Research article

The UK occupational market

Out-of-town store openings remain robust as value-orientated operators look to take advantage of falling rents


The retail warehouse market is in the midst of a structural change with regard to rents. Many of the 25- and 15-year leases signed up to the millennium are reaching maturity and going forward retailers are requiring more flexibility in their lease terms. We have already begun to see this evolution in retail manifest with the move towards shorter lease lengths in the market. However, what the flurry of CVA’s and administrations in the last 18 months or so has taught us is perhaps a more innovative approach to valuing a store is worthy of investigation, one which benefits both operators and their landlord. A performance related rent might be one such example, whether turnover based or linked to brand exposure in a given catchment. In the meantime alongside shorter leases we are seeing headline rents fall across the UK retail warehousing market, particularly on the sectors largest units; how much further such rents will fall is yet to be seen.

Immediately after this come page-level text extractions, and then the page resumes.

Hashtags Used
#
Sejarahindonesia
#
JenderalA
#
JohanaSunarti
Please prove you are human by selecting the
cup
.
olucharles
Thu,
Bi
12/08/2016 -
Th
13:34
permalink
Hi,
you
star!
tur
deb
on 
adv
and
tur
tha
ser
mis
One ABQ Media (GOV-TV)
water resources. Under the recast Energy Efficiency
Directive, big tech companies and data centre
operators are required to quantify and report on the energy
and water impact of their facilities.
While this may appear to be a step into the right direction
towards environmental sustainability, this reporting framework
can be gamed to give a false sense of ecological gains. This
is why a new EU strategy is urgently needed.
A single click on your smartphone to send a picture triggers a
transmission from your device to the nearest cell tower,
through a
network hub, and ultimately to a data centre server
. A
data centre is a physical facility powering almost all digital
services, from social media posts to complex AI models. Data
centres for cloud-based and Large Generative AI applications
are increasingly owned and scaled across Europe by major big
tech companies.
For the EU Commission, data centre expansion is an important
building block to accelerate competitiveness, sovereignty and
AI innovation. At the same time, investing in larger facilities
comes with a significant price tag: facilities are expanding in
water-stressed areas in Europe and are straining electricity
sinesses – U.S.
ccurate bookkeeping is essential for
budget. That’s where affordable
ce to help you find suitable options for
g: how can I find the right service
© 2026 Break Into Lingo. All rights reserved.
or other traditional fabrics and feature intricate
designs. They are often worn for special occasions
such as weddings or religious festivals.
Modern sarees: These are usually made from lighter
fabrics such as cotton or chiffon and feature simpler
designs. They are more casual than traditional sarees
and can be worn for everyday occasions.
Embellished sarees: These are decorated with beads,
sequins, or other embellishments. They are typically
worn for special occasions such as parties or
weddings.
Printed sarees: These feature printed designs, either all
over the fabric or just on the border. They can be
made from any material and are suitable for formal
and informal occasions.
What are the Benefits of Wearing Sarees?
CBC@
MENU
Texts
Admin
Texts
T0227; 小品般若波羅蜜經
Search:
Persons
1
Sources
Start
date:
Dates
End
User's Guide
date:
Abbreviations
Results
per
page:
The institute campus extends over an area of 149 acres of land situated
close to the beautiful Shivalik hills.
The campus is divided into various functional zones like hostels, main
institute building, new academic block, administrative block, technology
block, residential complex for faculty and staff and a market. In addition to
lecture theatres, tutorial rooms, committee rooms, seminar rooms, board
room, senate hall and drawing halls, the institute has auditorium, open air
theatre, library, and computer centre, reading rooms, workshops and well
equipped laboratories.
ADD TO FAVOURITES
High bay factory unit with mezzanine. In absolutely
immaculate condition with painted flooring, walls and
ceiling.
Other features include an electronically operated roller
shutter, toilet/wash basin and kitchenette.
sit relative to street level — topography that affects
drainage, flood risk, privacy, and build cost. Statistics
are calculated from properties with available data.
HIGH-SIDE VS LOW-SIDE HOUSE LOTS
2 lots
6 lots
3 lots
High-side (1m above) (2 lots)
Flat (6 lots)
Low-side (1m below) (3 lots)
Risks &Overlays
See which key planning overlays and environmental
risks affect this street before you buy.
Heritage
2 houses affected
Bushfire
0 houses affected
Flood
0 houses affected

Schemes Savills have been involved with have seen a 17.8% decrease in rents since 2016, from an average of £28 psf to £23 psf at present

Savills Research

The decline in rental values however has not been indicative of a market struggling to get deals over the line. The chart below highlights an above average number of store openings over the last four years. 2019 looks on course to follow that trend with 736 new openings to date, with less than 100 openings required to meet the average of the last eight years. It is yet to be seen whether 2019 store openings will reach the heights of the previous two years, c.250 lettings are still needed to reach that level.

However what is clear is a number of retail operators, especially the discounters and value-oriented brands, are seizing the opportunity to acquire space at a more favourable rent. The tables below highlight how eight of the top ten brands that have taken new space are value based retailers when ranked by number of units, six out of ten when ranked by overall floorspace.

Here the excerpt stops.